═══ Provided data

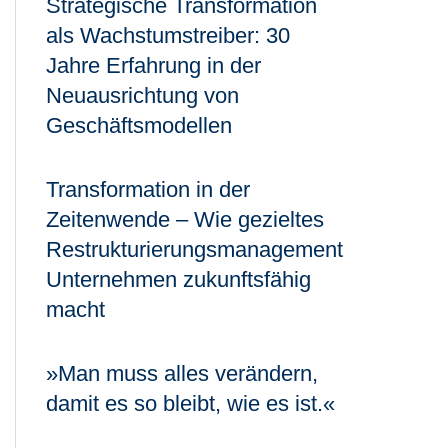
Strategische Transformation
als Wachstumstreiber: 30
Jahre Erfahrung in der
Neuausrichtung von
Geschäftsmodellen
Transformation in der
Zeitenwende – Wie gezieltes
Restrukturierungsmanagement
Unternehmen zukunftsfähig
macht
»Man muss alles verändern,
damit es so bleibt, wie es ist.«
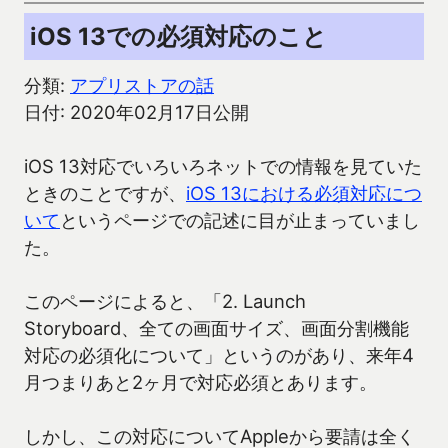
iOS 13での必須対応のこと
分類:
アプリストアの話
日付: 2020年02月17日公開
iOS 13対応でいろいろネットでの情報を見ていた
ときのことですが、
iOS 13における必須対応につ
いて
というページでの記述に目が止まっていまし
た。
このページによると、「2. Launch
Storyboard、全ての画面サイズ、画面分割機能
対応の必須化について」というのがあり、来年4
月つまりあと2ヶ月で対応必須とあります。
しかし、この対応についてAppleから要請は全く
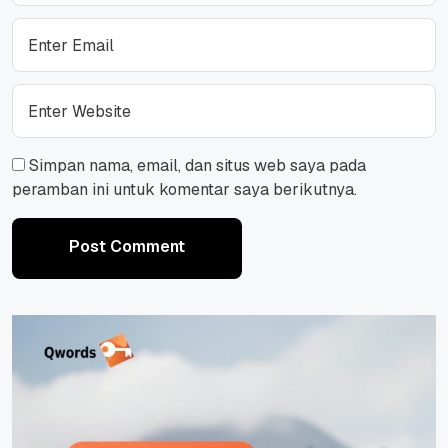
Simpan nama, email, dan situs web saya pada
peramban ini untuk komentar saya berikutnya.
Post Comment
Post Comment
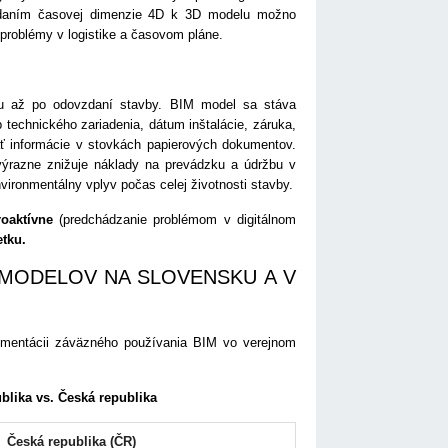
ridaním časovej dimenzie 4D k 3D modelu možno
 problémy v logistike a časovom pláne.
otu až po odovzdaní stavby. BIM model sa stáva
technického zariadenia, dátum inštalácie, záruka,
ť informácie v stovkách papierových dokumentov.
 výrazne znižuje náklady na prevádzku a údržbu v
vironmentálny vplyv počas celej životnosti stavby.
oaktívne
(predchádzanie problémom v digitálnom
etku.
MODELOV NA SLOVENSKU A V
lementácii záväzného používania BIM vo verejnom
lika vs. Česká republika
Česká republika (ČR)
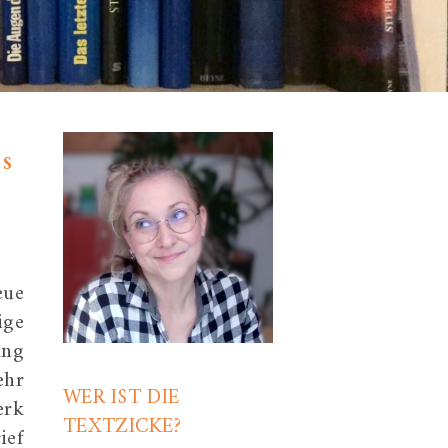
ES
eue
ige
ung
ehr
WER IST DIE
erk
TEXTZICKE?
ief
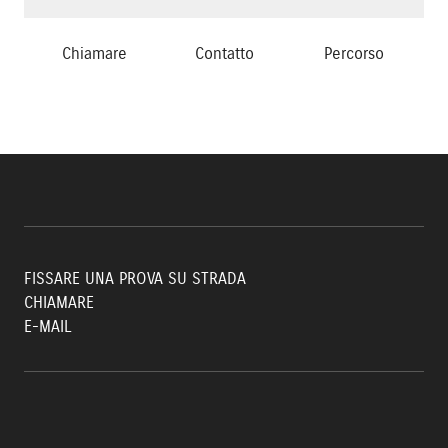
Chiamare
Contatto
Percorso
FISSARE UNA PROVA SU STRADA
CHIAMARE
E-MAIL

══════

Task brief ▸ Transcribe every line from the one with "lementácii záväzného používania" to the last line of the records above, exactly, excluding pictures.

Completed exercise ▸
lementácii záväzného používania BIM vo verejnom
lika vs. Česká republika
Česká republika (ČR)
ES
eue
ige
ung
ehr
WER IST DIE
erk
TEXTZICKE?
ief
Chiamare
Contatto
Percorso
FISSARE UNA PROVA SU STRADA
CHIAMARE
E-MAIL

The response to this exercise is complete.